_Exercise goal_
Print the records below exactly, omitting all pictures.

_Given data_
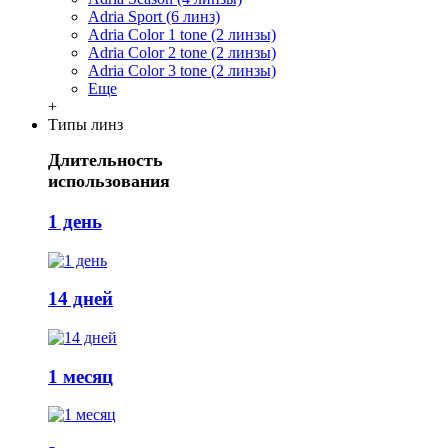
Adria Sport (6 линз)
Adria Сolor 1 tone (2 линзы)
Adria Сolor 2 tone (2 линзы)
Adria Сolor 3 tone (2 линзы)
Еще
+
Типы линз
Длительность
использования
1 день
14 дней
1 месяц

_Exercise output_
Adria Sport (6 линз)
Adria Сolor 1 tone (2 линзы)
Adria Сolor 2 tone (2 линзы)
Adria Сolor 3 tone (2 линзы)
Еще
+
Типы линз
Длительность
использования
1 день
14 дней
1 месяц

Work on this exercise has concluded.